Very quickly though (after most players probably shouted NO! at the screen) you wake back up and manage to slide the bat over to Clem who defends herself. I think it’s the first time she’s ever had to defend herself and it’s a slow and brutal process. What a relief, she now has a gun (off the zombie) and the keys to get out. It’s pretty much (a very short) final boss of sorts, combining all the things about the game and the world you’ve learned and putting you in a scenario where you just have to ‘flow’ and make quick decisions.

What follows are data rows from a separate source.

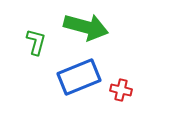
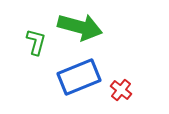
green arrow: moved 6 px left
red cross: rotated 25 degrees clockwise
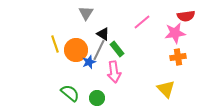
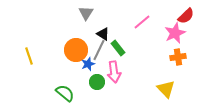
red semicircle: rotated 36 degrees counterclockwise
pink star: rotated 15 degrees counterclockwise
yellow line: moved 26 px left, 12 px down
green rectangle: moved 1 px right, 1 px up
blue star: moved 1 px left, 2 px down
green semicircle: moved 5 px left
green circle: moved 16 px up
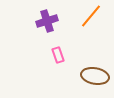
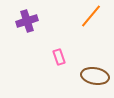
purple cross: moved 20 px left
pink rectangle: moved 1 px right, 2 px down
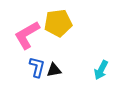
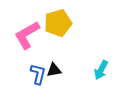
yellow pentagon: rotated 8 degrees counterclockwise
blue L-shape: moved 1 px right, 7 px down
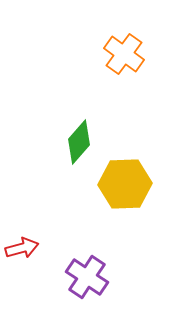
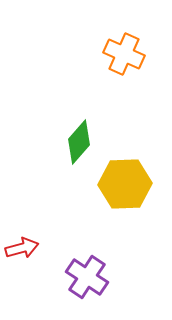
orange cross: rotated 12 degrees counterclockwise
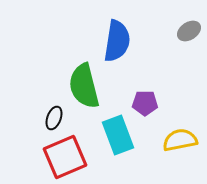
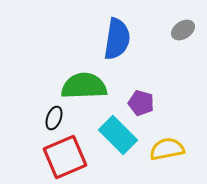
gray ellipse: moved 6 px left, 1 px up
blue semicircle: moved 2 px up
green semicircle: rotated 102 degrees clockwise
purple pentagon: moved 4 px left; rotated 15 degrees clockwise
cyan rectangle: rotated 24 degrees counterclockwise
yellow semicircle: moved 13 px left, 9 px down
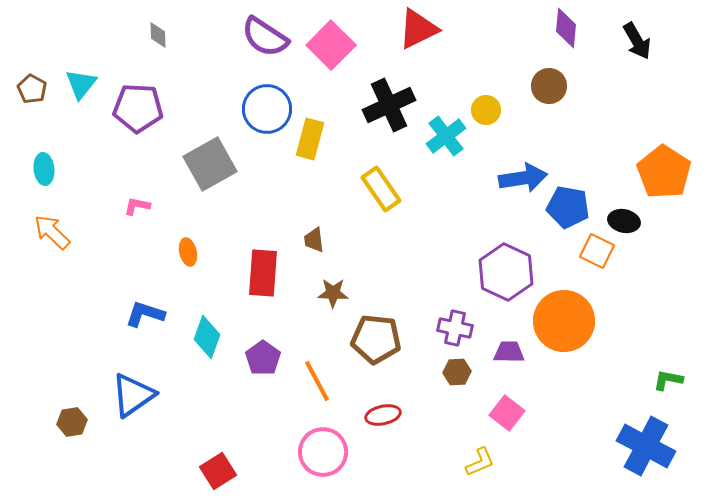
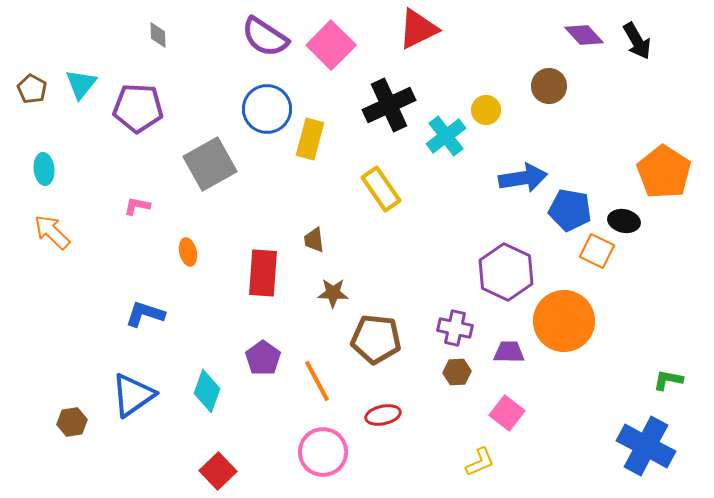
purple diamond at (566, 28): moved 18 px right, 7 px down; rotated 48 degrees counterclockwise
blue pentagon at (568, 207): moved 2 px right, 3 px down
cyan diamond at (207, 337): moved 54 px down
red square at (218, 471): rotated 12 degrees counterclockwise
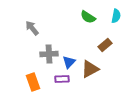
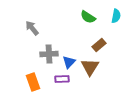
brown rectangle: moved 6 px left
brown triangle: moved 2 px up; rotated 30 degrees counterclockwise
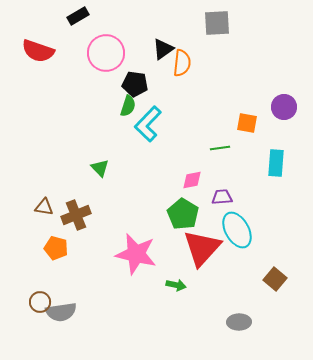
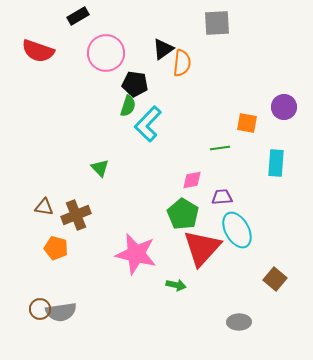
brown circle: moved 7 px down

It feels naturalistic, the mouse and keyboard ‘disappear’, YOU are Lee making those decisions.
So do you tell Clem to leave you or to shoot you? (I chose to be shot) Obviously it’s a painful choice and a moving end to any story, but there’s so much going on I’ve had to make a list.
– On a basic narrative level, you the player feel bad for Clem. Clem has recently found out her real parents (who you were searching for kind of throughout the entire game) are dead (zombies). Also you’ve had to do such things throughout like cut her hair off/short (for practical reasons) and more recently smear entrails over both of you (again to help survive).
– Clem now has to go without her somewhat adoptive father figure too. (you the player / Lee)
– On a gameplay level, you the player also feel bad for ‘losing the game’ in the traditional sense, even though this is the only conventional way to complete the game. The choices may be railroaded but they are very well disguised.
– On a narrative level, you feel bad that the character Lee is going to be no more.
-On a gameplay level, while Lee has his own characteristics you’ve had a great influence in shaping the kind of man he is. So both you the Player and you the ‘Lee’ are both dying.
– On a gameplay level, you might actually be a kind of composite of both Lee and Clem throughout the game. In many respects, Clem’s wellbeing is the players main objective, so you feel bad that your main avatar (Lee) is dying leaving your secondary avatar (Clem) alone. This is emphasised in the nature of the last scene where you are indirectly ordering her about and makes for a good segueway into her being the main avatar in the second game.
– Additionally, as with any good work of ficiton there’s sadness that the story/experience is coming to an end too.
– Narratively of course, there is some painful dialogue required to convince a child to shoot their adoptive parent.
All in all you make a few last dialogue choices (“Make sure you keep your hair short”, “You’re smart, you’ll be okay… etc”)
Lee seems to fade away for good saying: “…and also….” (nothing… cliffhanger…)
You have one last line to pick. I chose:
“I’ll miss you.”
AND ITS SO TRUE (BLUB BLUB BLUB SNIFFLE) ON SO MANY LEVELS. Yep, I was tearing up throughout the last scene but the last line really got me.
Because I will miss them! I’ll miss Lee, I’ll miss *playing* as Lee, I’ll miss Clem, the characters will each miss each other, I’ll miss playing the game because it’s over, Clem will miss Lee and ‘me the player’… wow.
This is probably an inelegant way of explaining it, really, the point of this was to say that it’s a really good example of something only a game could do, and it kills you on so many levels at once.
(Having now watched the alternative, leaving without being shot, this probably would have had the same ultimate impact. You get a similar length of scene and not much in the way of different dialogue. In some ways it’s even the more logical and nobler choice – why waste a bullet she might need later? what about the noise? what about becoming too accustomed to killing and death?… OH GOD WHAT HAVE I DONE! Anyway, it reinforces the idea that despite ‘railroading’ a particular end, games can have choices that are still meaningfull in the ‘process’ rather than the end product.)